In all cases of reproductive tract obstruction, the optimal treatment is one that will allow the couple to conceive with minimal intervention . When this is impossible (as in CBAVD) or has already failed (as in previous attempts at vasovasostomy or vasoepididymostomy) consideration must be given to the use of sperm retrieval directly from the epididymis or testis with assisted reproduction. Preferably, sperm should be retrieved and cryopreserved during attempts at reconstruction. Because of the association of CBAVD with cystic fibrosis mutations and Wolffian duct anomalies, all men with CBAVD should have renal ultrasounds and their wives should have cystic fibrosis gene mutation analysis prior to attempts at fertility.

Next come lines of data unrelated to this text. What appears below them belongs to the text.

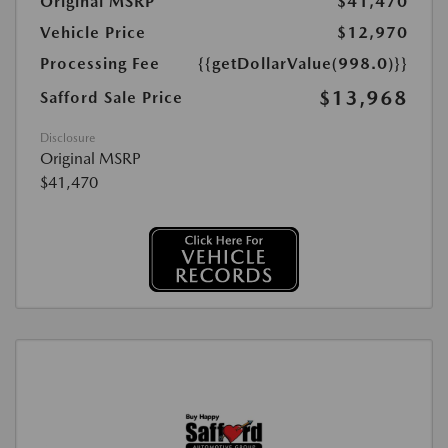
Original MSRP
$41,470
Vehicle Price
$12,970
Processing Fee
{{getDollarValue(998.0)}}
$13,968
Safford Sale Price
Disclosure
Original MSRP
$41,470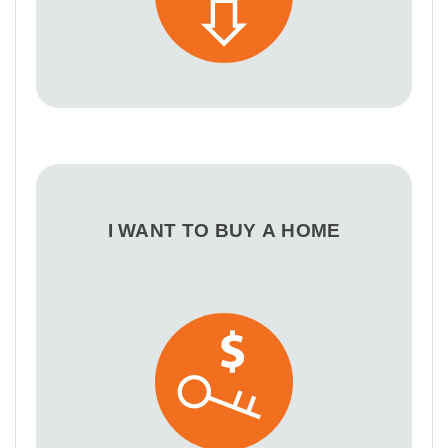
I WANT TO BUY A HOME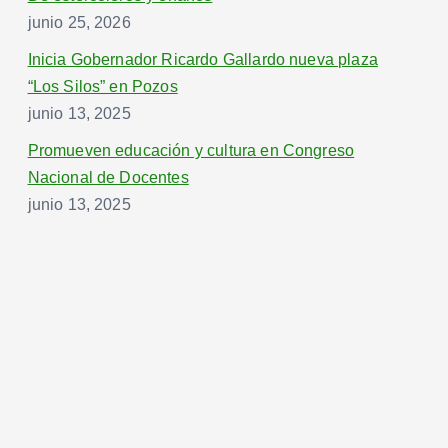
junio 25, 2026
Inicia Gobernador Ricardo Gallardo nueva plaza
“Los Silos” en Pozos
junio 13, 2025
Promueven educación y cultura en Congreso
Nacional de Docentes
junio 13, 2025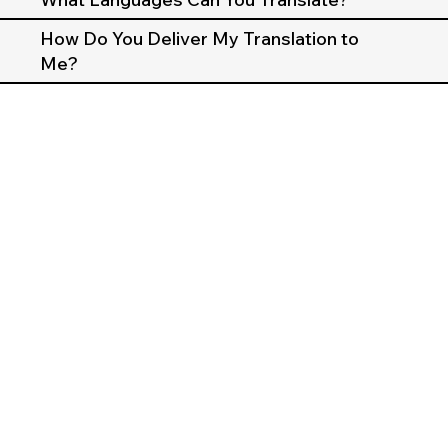
How Do You Deliver My Translation to
Me?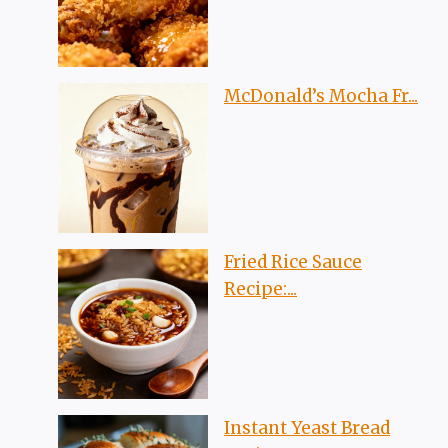
McDonald’s Mocha Fr...
Fried Rice Sauce
Recipe:...
Instant Yeast Bread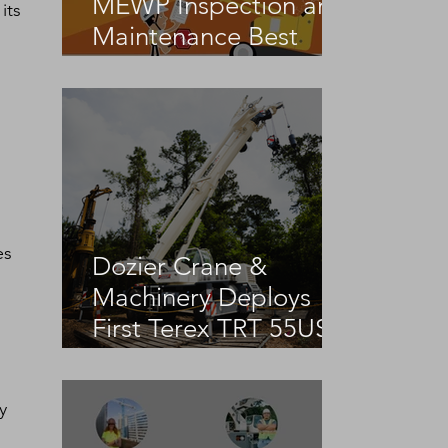
MEWP Inspection and
its 
Maintenance Best
Practices
es 
Dozier Crane &
Machinery Deploys
First Terex TRT 55US
in the United States
y 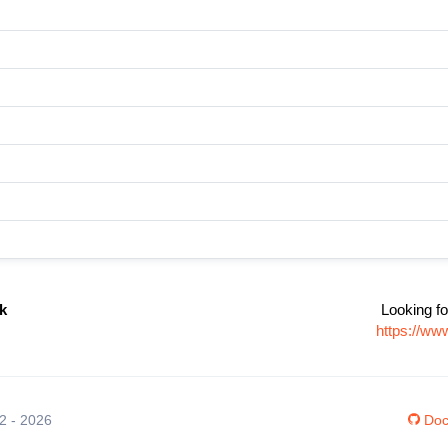
k
Looking fo
https://ww
12 - 2026
Doc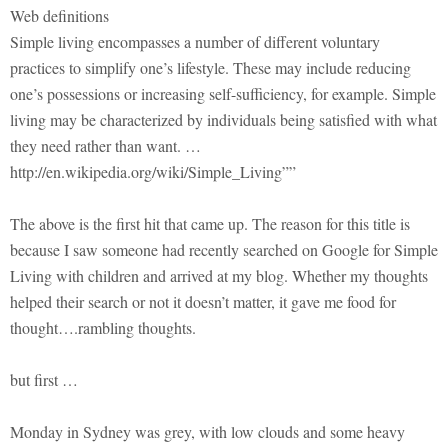
Web definitions
Simple living encompasses a number of different voluntary
practices to simplify one’s lifestyle. These may include reducing
one’s possessions or increasing self-sufficiency, for example. Simple
living may be characterized by individuals being satisfied with what
they need rather than want. …
http://en.wikipedia.org/wiki/Simple_Living””
The above is the first hit that came up. The reason for this title is
because I saw someone had recently searched on Google for Simple
Living with children and arrived at my blog. Whether my thoughts
helped their search or not it doesn’t matter, it gave me food for
thought….rambling thoughts.
but first …
Monday in Sydney was grey, with low clouds and some heavy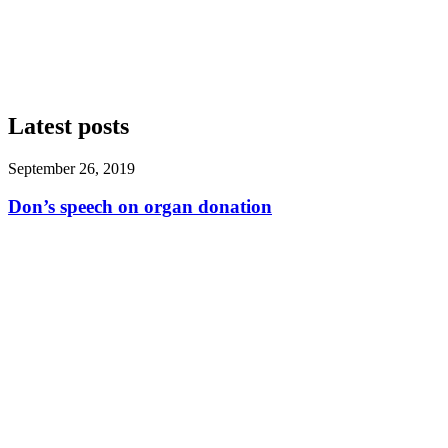
Latest posts
September 26, 2019
Don’s speech on organ donation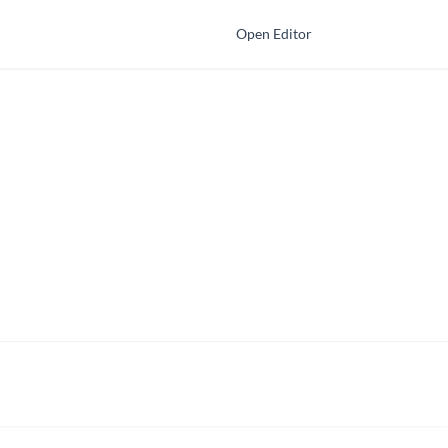
Open Editor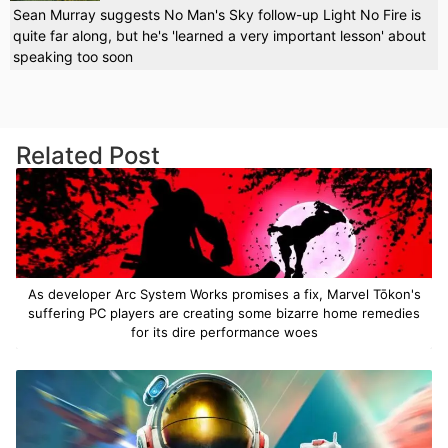
Sean Murray suggests No Man's Sky follow-up Light No Fire is
quite far along, but he's 'learned a very important lesson' about
speaking too soon
Related Post
As developer Arc System Works promises a fix, Marvel Tōkon's
suffering PC players are creating some bizarre home remedies
for its dire performance woes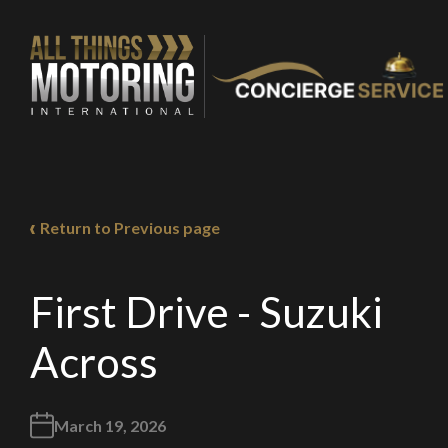
Return to Previous page
You are now being
of our recomme
First Drive - Suzuki
Across
Stay o
March 19, 2026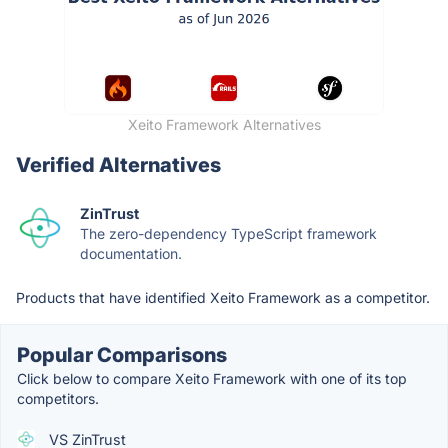
Xeito Framework Alternatives
Verified Alternatives
ZinTrust
The zero-dependency TypeScript framework
documentation.
Products that have identified Xeito Framework as a competitor.
Popular Comparisons
Click below to compare Xeito Framework with one of its top
competitors.
VS ZinTrust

Although reports on microsurgical epididymal sperm aspiration with IVF appeared in the literature as early as 1984, the first live birth was not reported until 1990. As it was first described, the procedure of microsurgical epididymal sperm aspiration involved careful dissection of the epididymis under the operating microscope and incision of a single tubule.

Once incised, fluid spills from the epididymal tubule and pools in the epididymal bed. This pooled fluid is then aspirated. Because the epididymis is richly vascularized, this technique invariably leads to contamination by blood cells that may affect sperm fertilizing capacity in vitro.

Our initial experience with this "pool and aspirate" technique was unsuccessful due to contamination of the aspirated sperm with blood products. This appeared to result in impaired sperm function and the inability to fertilize oocytes in vitro. For this reason we developed a technique of micropuncture of the epididymal tubule to avoid blood product contamination. This technique, combined with improved ovarian stimulation techniques and micromanipulation of retrieved sperm, has resulted in markedly improved fertilization and pregnancy rates in our patients with unreconstructable reproductive tract obstruction. The technique of microsurgical epididymal sperm retrieval offers the advantages of minimizing contamination of epididymal fluid with bloodcells, repeated aspirations can be performed, and aspiration of sufficient quantities of fluid for immediate use as well as for cryopreservation are possible.